Type 2 occurs with high MTX exposure (>600 mg) with late (>6 months) onset, dominated by lymphocytes, has less lung fibrosis and carries low mortality.[7]
The mechanism of MTX-P is cell-mediated hypersensitivity reaction mediated by activated T-cells.[8] MTX stimulates type II alveolar cells to release cytokines which lead to inflammatory cells recruitment leading to alveolitis. Acute pulmonary toxicity however appears to be unrelated to either the dose or the duration of treatment. One important variable appears to be the frequency of drug administration; since patients receiving daily or even weekly doses have a higher risk of toxicity than those receiving the drug less frequently.[9] Although exact mechanism is still debatable. In our case it could be Type 1 Mtx pneumonitis (low dose and early).
Our patient had (1) acute onset of dyspnea, (2) fever >38°C, (3) tachypnoea >35/min, and dry cough, (4) radiological evidence of pulmonary interstitial infiltrates (5) WBC <1,000/cumm without eosinophilia, (6) Negative blood and sputum cultures, (7) PO2<60 mmHg on room air, which fulfilled seven of nine criteria for diagnosis of pneumonitis as described by Searles and McKendry.[10] Similarly according to 2008 diagnostic criteria for MTX pneumonitis, our patient fulfilled five out of eight criteria.[8] According to both these criteria our patient had definite MTX pneumonitis. High-resolution computerized tomography (HRCT) was contemplated but deferred since his clinical condition improved rapidly. Bronchoscopic alveolar lavage was not done initially due to thrombocytopenia.
MTX toxicity has its impact on skin, gastrointestinal mucosa, liver, kidneys, and bone marrow. Sites with rapid cell turnover like skin and gastrointestinal mucosa are the earliest to get involved. Ninety-eight percent of the oral MTX is excreted via the renal route. At low levels tubular reabsorption occurs, but at higher levels there is active tubular secretion. However, at extremely high tubular concentrations there is impairment of active tubular secretion which increases likelihood of toxicity. Nephrotoxicity is important in the pathogenesis of systemic toxicity. HD-MTX exposure patients with elevated baseline creatinine of ≥ 50%, have 55% incidence of myelosupression as against only 3% with normal renal function. Myelosupression occurs on day 8 - 10 and there is spontaneous recovery at three weeks.[11]
Immediate discontinuation of MTX is of utmost importance. Supportive measures include leucovorin (folinic acid), alkalinization of urine, intravenous hydration, G-CSF and blood products.[2] Other options include hemoperfusion and hemodialysis. Although corticosteroids are frequently administered, there are no large trials suggesting their efficacy as yet.[4] As steroids may increase the risk of superinfections we avoided it due to coexisting neutropenia in our case.

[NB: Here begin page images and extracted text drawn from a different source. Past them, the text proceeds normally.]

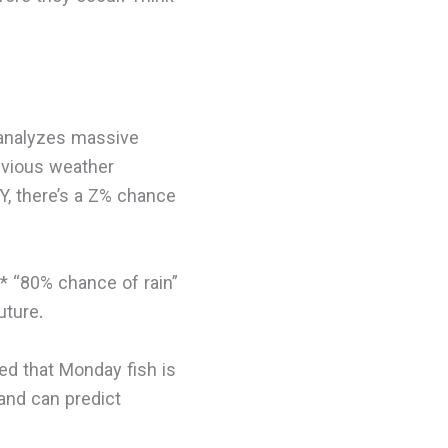
r analyzes massive
evious weather
Y, there’s a Z% chance
.** “80% chance of rain”
uture.
ed that Monday fish is
 and can predict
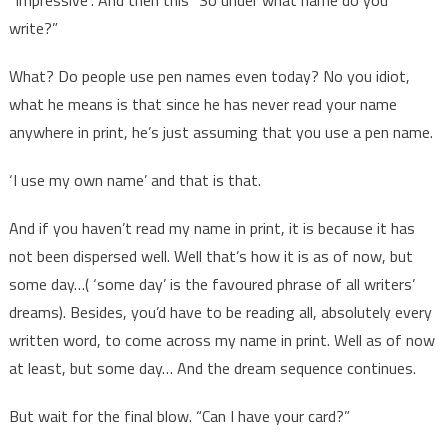
write?”
What? Do people use pen names even today? No you idiot,
what he means is that since he has never read your name
anywhere in print, he’s just assuming that you use a pen name.
‘I use my own name’ and that is that.
And if you haven’t read my name in print, it is because it has
not been dispersed well. Well that’s how it is as of now, but
some day…( ‘some day’ is the favoured phrase of all writers’
dreams). Besides, you’d have to be reading all, absolutely every
written word, to come across my name in print. Well as of now
at least, but some day… And the dream sequence continues.
But wait for the final blow. “Can I have your card?”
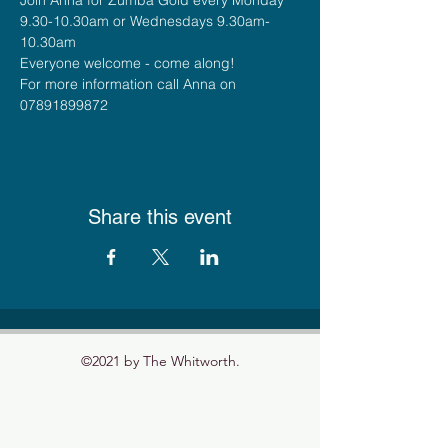
9.30-10.30am or Wednesdays 9.30am-
10.30am
Everyone welcome - come along!
For more information call Anna on 
07891899872
Share this event
©2021 by The Whitworth.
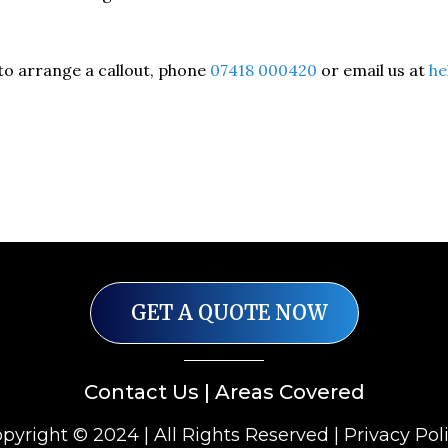
to arrange a callout, phone
07418 000420
or email us at
he
GET A QUOTE NOW
Contact Us
|
Areas Covered
pyright © 2024 | All Rights Reserved |
Privacy Pol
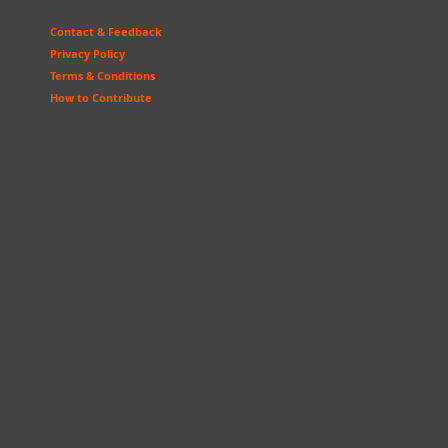
Contact & Feedback
Privacy Policy
Terms & Conditions
How to Contribute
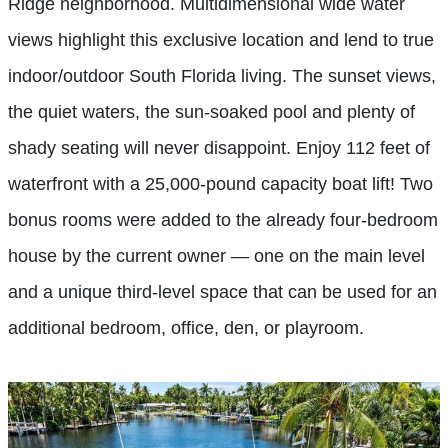
Ridge neighborhood. Multidimensional wide water
views highlight this exclusive location and lend to true
indoor/outdoor South Florida living. The sunset views,
the quiet waters, the sun-soaked pool and plenty of
shady seating will never disappoint. Enjoy 112 feet of
waterfront with a 25,000-pound capacity boat lift! Two
bonus rooms were added to the already four-bedroom
house by the current owner — one on the main level
and a unique third-level space that can be used for an
additional bedroom, office, den, or playroom.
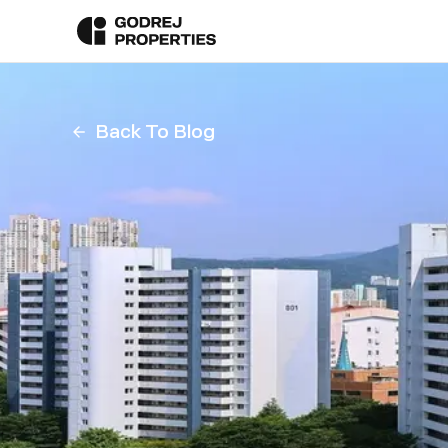
Back To Blog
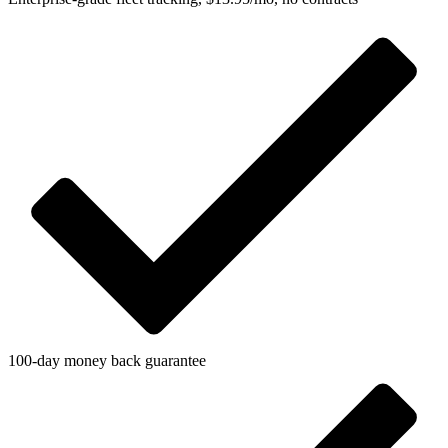
100-day money back guarantee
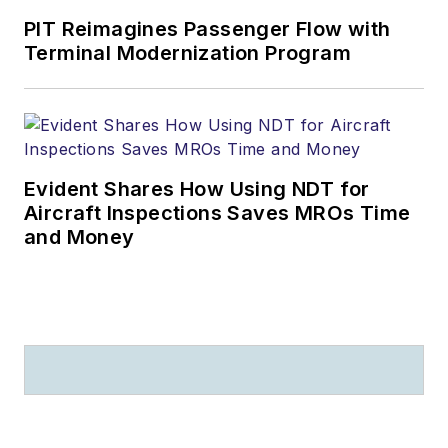
PIT Reimagines Passenger Flow with
Terminal Modernization Program
Evident Shares How Using NDT for
Aircraft Inspections Saves MROs Time
and Money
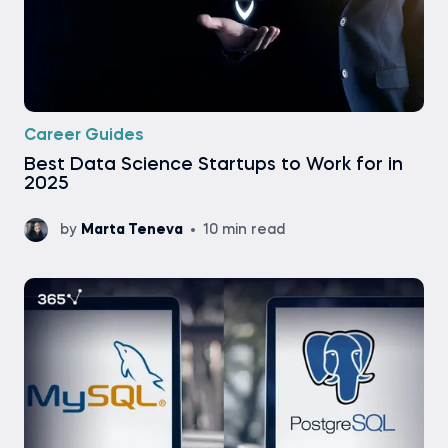
Career Guides
Best Data Science Startups to Work for in
2025
by
Marta Teneva
10 min read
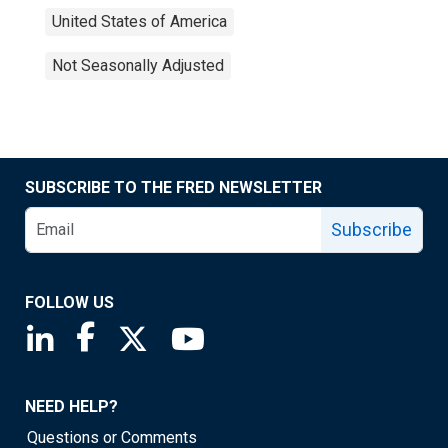
United States of America
Not Seasonally Adjusted
SUBSCRIBE TO THE FRED NEWSLETTER
Subscribe
FOLLOW US
Saint Louis Fed linkedin page
Saint Louis Fed facebook page
Saint Louis Fed X page
Saint Louis Fed YouTube page
NEED HELP?
Questions or Comments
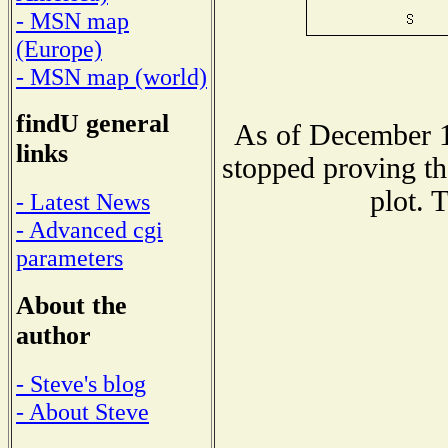
- MSN map
(Europe)
- MSN map (world)
findU general
As of December 1
links
stopped proving th
plot. 
- Latest News
- Advanced cgi
parameters
About the
author
- Steve's blog
- About Steve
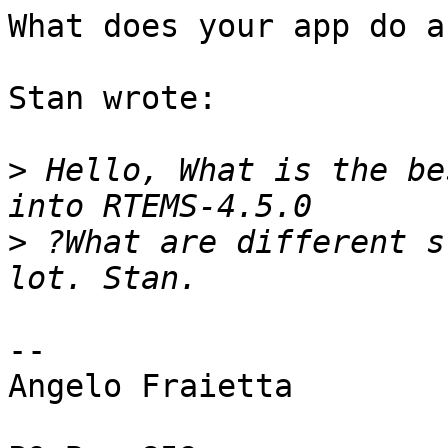
What does your app do a
Stan wrote:

>
 Hello, What is the be
>
 ?What are different s
--

Angelo Fraietta
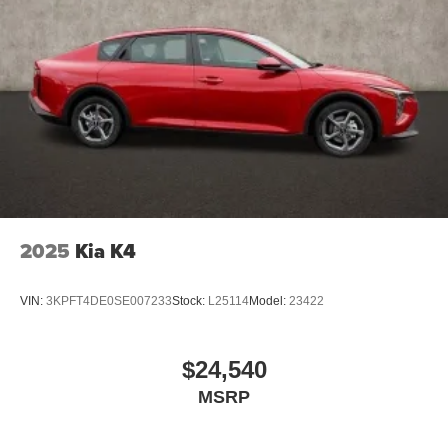
2025
Kia K4
VIN:
3KPFT4DE0SE007233
Stock:
L25114
Model:
23422
$24,540
MSRP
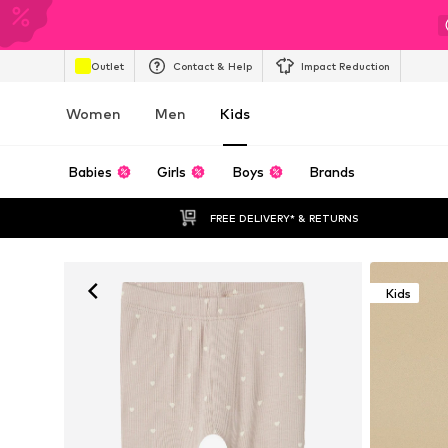
Outlet
Contact & Help
Impact Reduction
Women
Men
Kids
Babies
Girls
Boys
Brands
FREE DELIVERY* & RETURNS
Kids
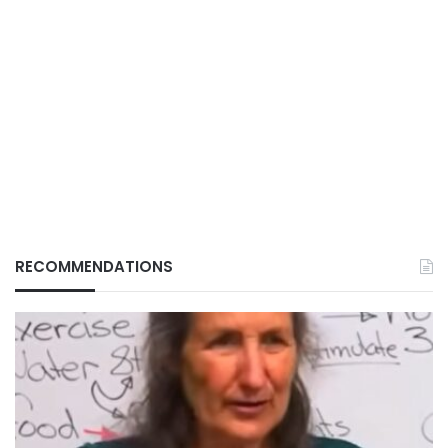
RECOMMENDATIONS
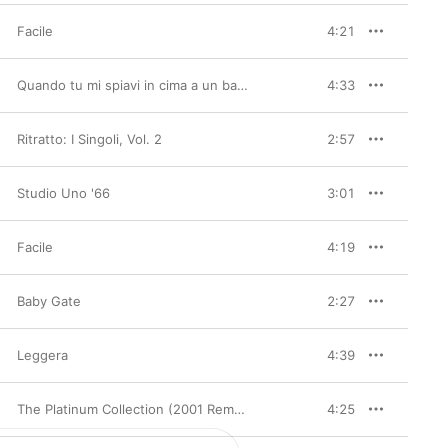
Facile
4:21
Quando tu mi spiavi in cima a un batticuore (2001 Remastered Version)
4:33
Ritratto: I Singoli, Vol. 2
2:57
Studio Uno '66
3:01
Facile
4:19
Baby Gate
2:27
Leggera
4:39
The Platinum Collection (2001 Remaster) [Deluxe Edition]
4:25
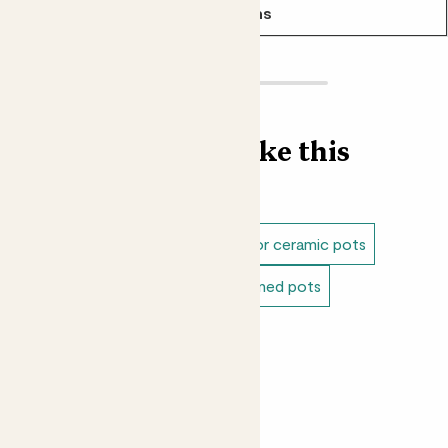
See options
Find more like this
Plant pots
Indoor pots
Indoor ceramic pots
Blue pots
Green pots
Patterned pots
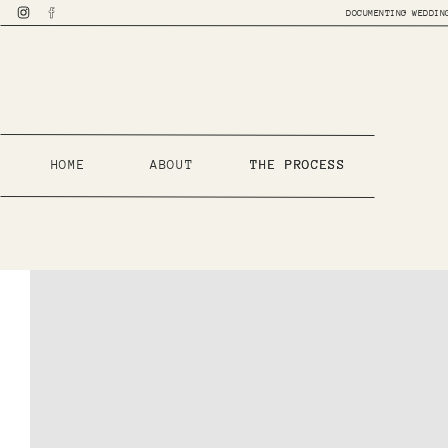
DOCUMENTING WEDDIN
HOME
ABOUT
THE PROCESS
THE PROCESS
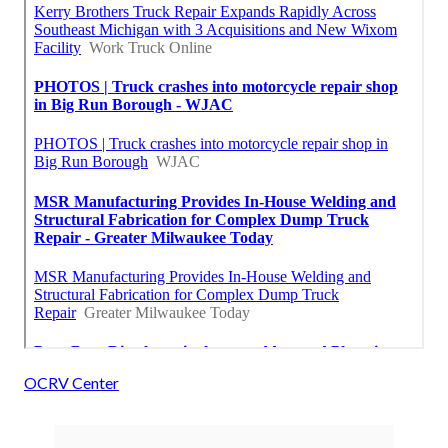
OCRV Center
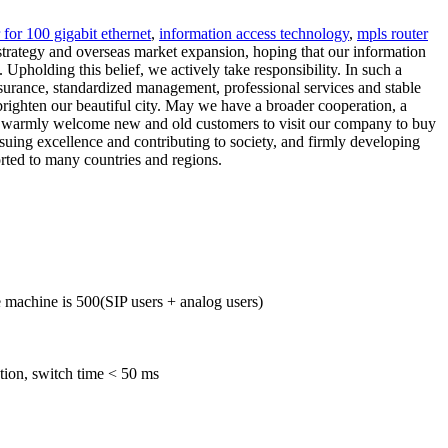
 for 100 gigabit ethernet
,
information access technology
,
mpls router
strategy and overseas market expansion, hoping that our information
 Upholding this belief, we actively take responsibility. In such a
ssurance, standardized management, professional services and stable
 brighten our beautiful city. May we have a broader cooperation, a
 We warmly welcome new and old customers to visit our company to buy
suing excellence and contributing to society, and firmly developing
orted to many countries and regions.
machine is 500(SIP users + analog users)
tion, switch time < 50 ms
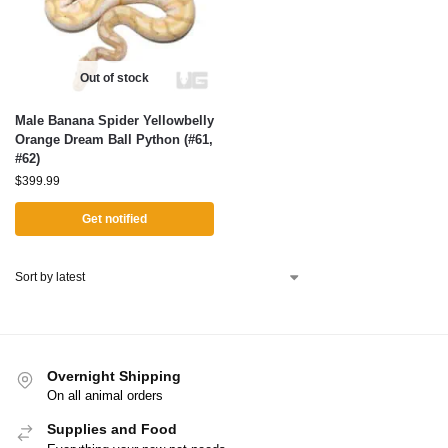
Out of stock
Male Banana Spider Yellowbelly
Orange Dream Ball Python (#61,
#62)
$
399.99
Get notified
Overnight Shipping
On all animal orders
Supplies and Food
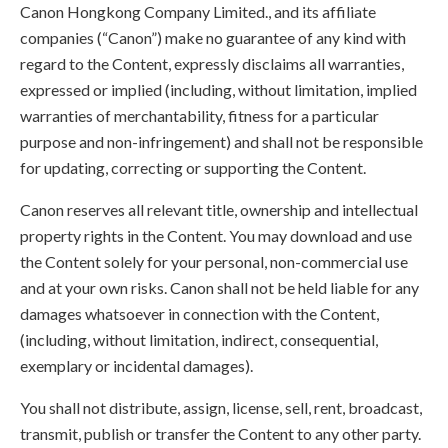
Canon Hongkong Company Limited., and its affiliate
companies (“Canon”) make no guarantee of any kind with
regard to the Content, expressly disclaims all warranties,
expressed or implied (including, without limitation, implied
warranties of merchantability, fitness for a particular
purpose and non-infringement) and shall not be responsible
for updating, correcting or supporting the Content.
Canon reserves all relevant title, ownership and intellectual
property rights in the Content. You may download and use
the Content solely for your personal, non-commercial use
and at your own risks. Canon shall not be held liable for any
damages whatsoever in connection with the Content,
(including, without limitation, indirect, consequential,
exemplary or incidental damages).
You shall not distribute, assign, license, sell, rent, broadcast,
transmit, publish or transfer the Content to any other party.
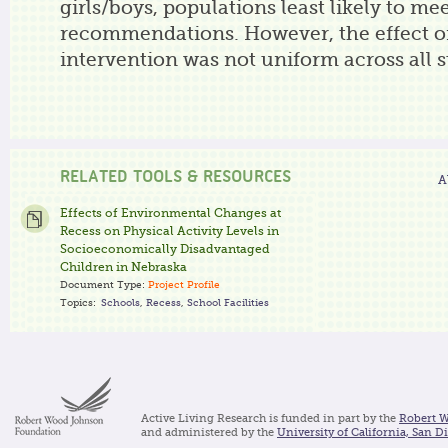
girls/boys, populations least likely to m
recommendations. However, the effect o
intervention was not uniform across all 
RELATED TOOLS & RESOURCES
A
Effects of Environmental Changes at
Recess on Physical Activity Levels in
Socioeconomically Disadvantaged
Children in Nebraska
Document Type:
Project Profile
Topics:
Schools
,
Recess
,
School Facilities
Active Living Research is funded in part by the
Robert 
and administered by the
University of California, San D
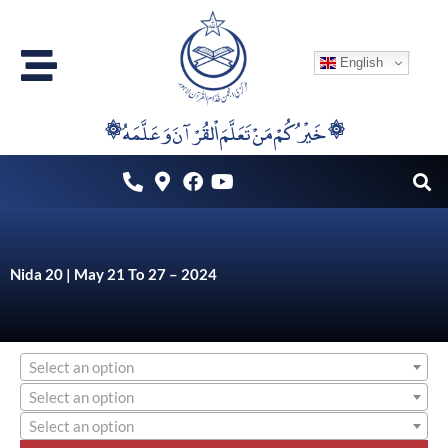
Skip
to
English
content
۞خَيْرُكُمْ مَنْ تَعَلَّمَ اْلقُرْآنَ وَعَلَّمَهُ ۞
Nida 20 | May 21 To 27 – 2024
Select an option
Select an option
Select an option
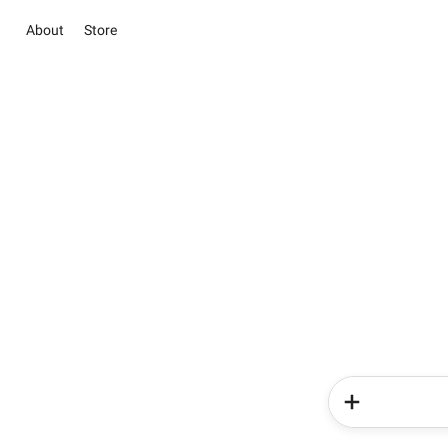
About
Store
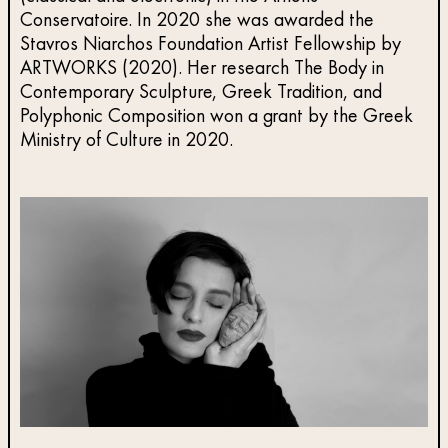
Conservatoire. In 2020 she was awarded the
Stavros Niarchos Foundation Artist Fellowship by
ARTWORKS (2020). Her research The Body in
Contemporary Sculpture, Greek Tradition, and
Polyphonic Composition won a grant by the Greek
Ministry of Culture in 2020.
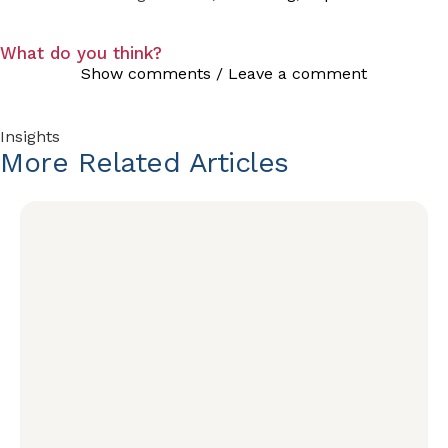
What do you think?
Show comments / Leave a comment
Insights
More
Related
Articles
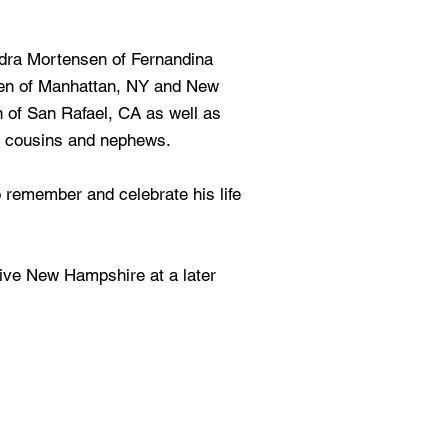
ndra Mortensen of Fernandina
sen of Manhattan, NY and New
of San Rafael, CA as well as
s cousins and nephews.
o remember and celebrate his life
ative New Hampshire at a later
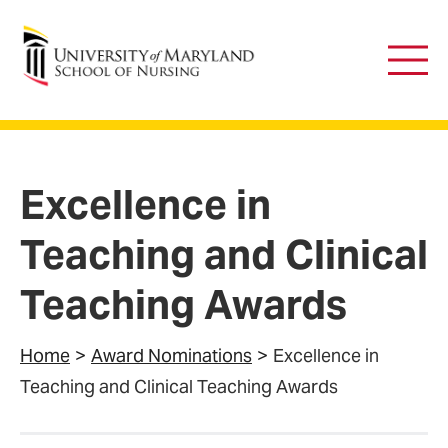
University of Maryland School of Nursing
Main
Men
Excellence in
Teaching and Clinical
Teaching Awards
Home
Award Nominations
Excellence in
Teaching and Clinical Teaching Awards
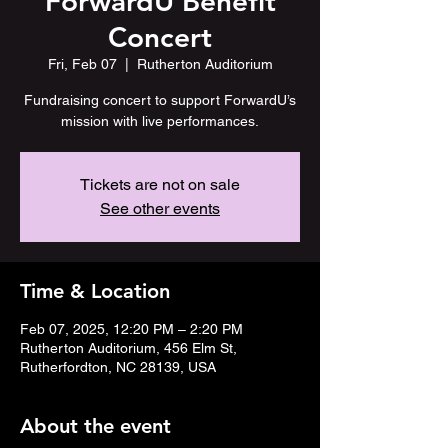
ForwardU Benefit
Concert
Fri, Feb 07
  |  
Rutherton Auditorium
Fundraising concert to support ForwardU’s
mission with live performances.
Tickets are not on sale
See other events
Time & Location
Feb 07, 2025, 12:20 PM – 2:20 PM
Rutherton Auditorium, 456 Elm St,
Rutherfordton, NC 28139, USA
About the event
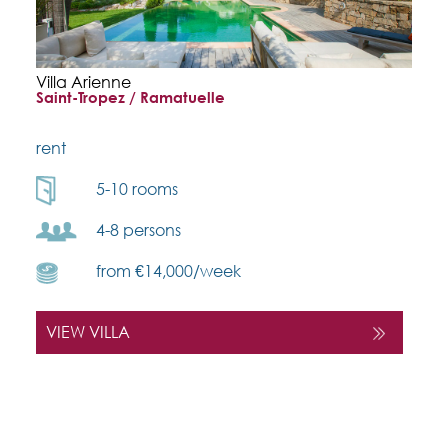
Villa Arienne
Saint-Tropez / Ramatuelle
rent
5-10 rooms
4-8 persons
from €14,000/week
VIEW VILLA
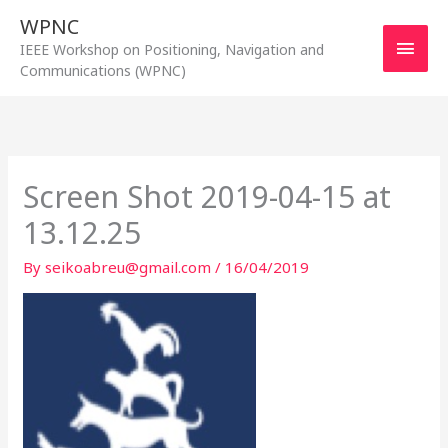
Skip
WPNC
to
Main
IEEE Workshop on Positioning, Navigation and
content
Communications (WPNC)
Men
Screen Shot 2019-04-15 at
13.12.25
By
seikoabreu@gmail.com
/
16/04/2019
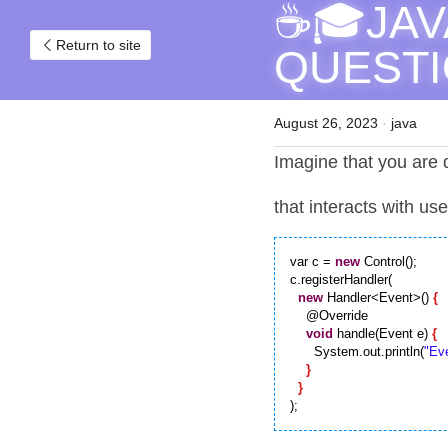
☕🎓JAV
Return to site
QUESTIO
August 26, 2023
·
java
Imagine that you are d
that interacts with us
var c = 
new
 Control();

c.registerHandler(

new
 Handler<Event>() 
{
    @Override

void
 handle(Event e) 
{
      System.out.println(
"Eve
}
}
);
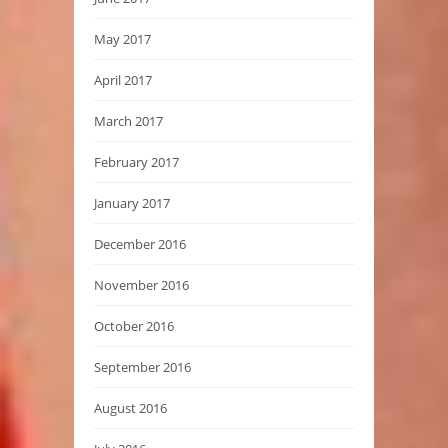
May 2017
April 2017
March 2017
February 2017
January 2017
December 2016
November 2016
October 2016
September 2016
August 2016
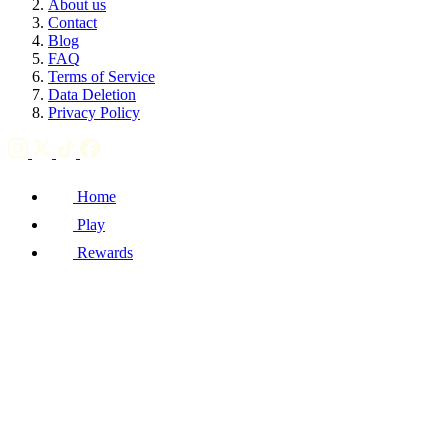
About us
Contact
Blog
FAQ
Terms of Service
Data Deletion
Privacy Policy
Home
Play
Rewards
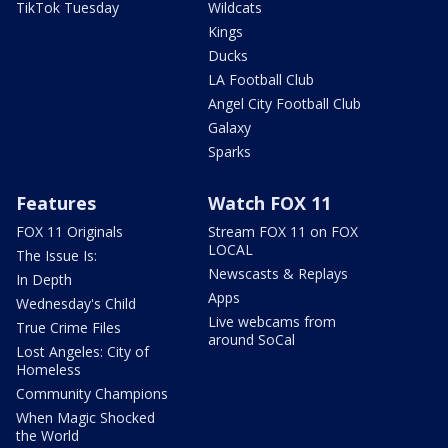
TikTok Tuesday
Wildcats
Kings
Ducks
LA Football Club
Angel City Football Club
Galaxy
Sparks
Features
Watch FOX 11
FOX 11 Originals
Stream FOX 11 on FOX
LOCAL
The Issue Is:
Newscasts & Replays
In Depth
Apps
Wednesday's Child
Live webcams from
True Crime Files
around SoCal
Lost Angeles: City of
Homeless
Community Champions
When Magic Shocked
the World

Our case had accidentally ingested large amount (60 mg) of LD-MTX, and developed immediate stomatitis, nausea and vomiting. After 96 hours, he developed cough with respiratory distress (acute pneumonitis), decreased urine output (AKI), and yellowish discoloration of urine, altered LFT (hepatitis). As his GFR diminished, there was accumulation of MTX leading to myelosupression and pancytopenia. This was noted after one week of ingestion. Thus the patient presented to us with multiorgan failure.
Conclusions
MTX-P though, related mostly to chronic LD-MTX but as in our case can also occur acutely if large doses of LD-MTX are ingested. It is a transient hypersensitivity reaction with good prognosis, if aggressive management is instituted promptly. This case report highlights the importance of early follow-up and regular laboratory investigations of patients on methotrexate therapy.
Footnotes
Source of Support: Nil
Conflict of Interest: None declared.